Magnus et Aegidius déboulèrent dans la salle où quelques boissons chaudes furent proposées aux humains¹. Yuki s'inclina avec beaucoup de respect face à la délégation de la Colline, tout comme les arcanistes. Malgré le léger accroc ayant suivi l'arrivée d'Ælisia, Aegidius était perçu comme un homme dont la sagesse et la modération n'étaient plus à démontrer. De même, la légende de Sylvanus Santora, l'homme le plus redoutable de tout le promontoire sacré, avait déjà traversé les frontières². Le prince, lui, demeura impassible. L'empereur le tua alors du regard, avant de s'exclamer :
— Salue sa Majesté Aegidius Luminarii ainsi que nos invités.

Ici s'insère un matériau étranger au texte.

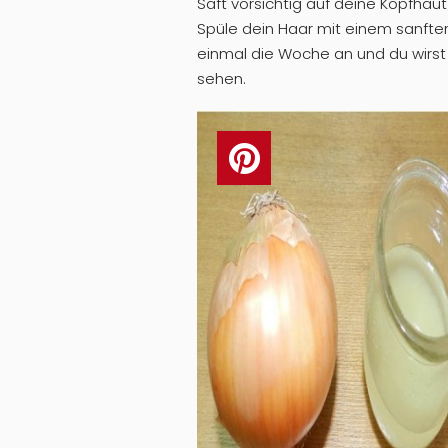
Saft vorsichtig auf deine Kopfhaut
Spüle dein Haar mit einem sanft
einmal die Woche an und du wirst
sehen.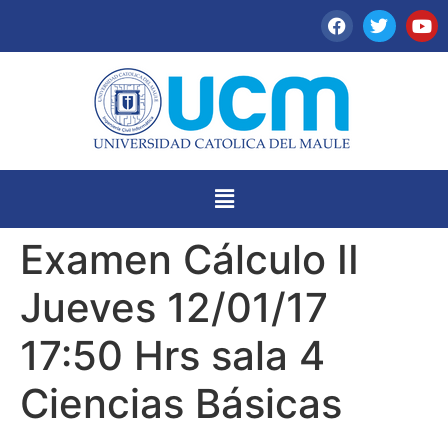
Examen Cálculo II
Jueves 12/01/17
17:50 Hrs sala 4
Ciencias Básicas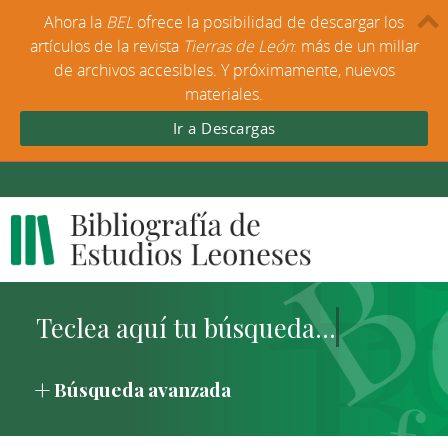
Ahora la
BEL
ofrece la posibilidad de descargar los
artículos de la revista
Tierras de León
: más de un millar
de archivos accesibles. Y próximamente, nuevos
materiales.
Ir a Descargas
Búsqueda avanzada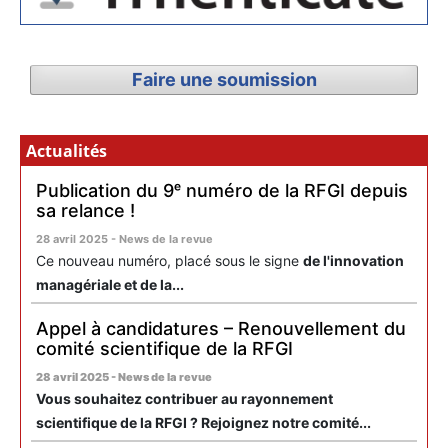
Faire une soumission
Actualités
Publication du 9ᵉ numéro de la RFGI depuis
sa relance !
28 avril 2025 - News de la revue
Ce nouveau numéro, placé sous le signe
de l'innovation
managériale et de la...
Appel à candidatures – Renouvellement du
comité scientifique de la RFGI
28 avril 2025 - News de la revue
Vous souhaitez contribuer au rayonnement
scientifique de la RFGI ? Rejoignez notre comité...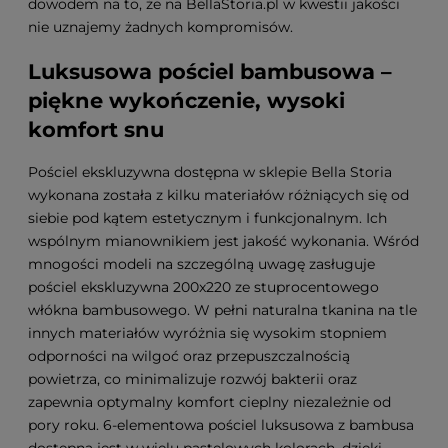
dowodem na to, że na BellaStoria.pl w kwestii jakości
nie uznajemy żadnych kompromisów.
Luksusowa pościel bambusowa –
piękne wykończenie, wysoki
komfort snu
Pościel ekskluzywna dostępna w sklepie Bella Storia
wykonana została z kilku materiałów różniących się od
siebie pod kątem estetycznym i funkcjonalnym. Ich
wspólnym mianownikiem jest jakość wykonania. Wśród
mnogości modeli na szczególną uwagę zasługuje
pościel ekskluzywna 200x220 ze stuprocentowego
włókna bambusowego. W pełni naturalna tkanina na tle
innych materiałów wyróżnia się wysokim stopniem
odporności na wilgoć oraz przepuszczalnością
powietrza, co minimalizuje rozwój bakterii oraz
zapewnia optymalny komfort cieplny niezależnie od
pory roku. 6-elementowa pościel luksusowa z bambusa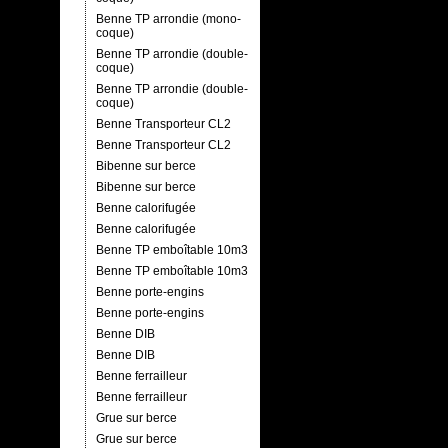
Benne TP arrondie (mono-
coque)
Benne TP arrondie (double-
coque)
Benne TP arrondie (double-
coque)
Benne Transporteur CL2
Benne Transporteur CL2
Bibenne sur berce
Bibenne sur berce
Benne calorifugée
Benne calorifugée
Benne TP emboîtable 10m3
Benne TP emboîtable 10m3
Benne porte-engins
Benne porte-engins
Benne DIB
Benne DIB
Benne ferrailleur
Benne ferrailleur
Grue sur berce
Grue sur berce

Voilà quels étaient les premiers mots qu'il adressa à son fils, après toutes ces années de séparation. "Peut-être une telle autorité aurait-elle pu te valoir mon obéissance, autrefois", songea-t-il. Magnus, qui était alors là dernière créature en vie à pouvoir lire les pensées de son fils, ne prit pas la peine de répondre.
Le souverain humain observait le jeune sorcier, comme tout le reste des individus réunis. Le Profanateur fit un pas en avant, menaçant. Vincere lâcha alors :
— Je trouve plus irrespectueux encore que certains ici osent dissimuler leur visage.
— Comment oses... grommela le Pénitent.
— Ne vous en faites pas, il n'a pas tort, interrompit Aegidius. Chambellan, vos manières, je vous prie.
Le curieux chambellan au long manteau rouge ôta le masque blanc qui cachait son identité aux yeux de tous. C'était un jeune homme, pas plus âgé qu'Ælisia, une âme intriguante, un esprit dans lequel Vincere ne put s'empêcher de s'engouffrer sans gêne.
Vincere voyait un petit garçon pour qui tout commençait dans un bien singulier village perdu au milieu des montagnes de la Surface. Ce jeune homme naquit au sein d'un clan respecté de la faction des Assassins, un clan où le sens du devoir primait avant tout. Ce nourrisson qui vint au monde fut nommé Dante.
Contrairement aux autres factions réunies dans ce lieu baptisé Monastyr, la jeunesse assassine était rude et exigeante. On ne laissait pas garçons et filles jouer à leur guise, on leur imposait une lecture particulière et un entraînement rigoureux. Chaperonné par son grand-frère Virgile, Dante se plia aux traditions sans rechigner, qui plus est, il se lia rapidement d'amitié avec une fillette de son âge. Ælisia.
Ælisia n'était pas, elle, originaire d'une grande famille assassine, mais d'un mariage mêlé, son père étant épéiste. Elle n'en demeurait pas moins très douée. Aussi, tous deux s'illustrèrent très tôt par leurs talents. Ils étaient rapides, précis, loyaux, et devinrent bien vite les célébrités de leur peuple comme de toute la cité, pour la plus grande fierté de Virgile et du clan. Mais les formations des Assassins avaient beau être éprouvantes, rien ne pouvait les préparer à la violence du monde dans lequel ils vivaient.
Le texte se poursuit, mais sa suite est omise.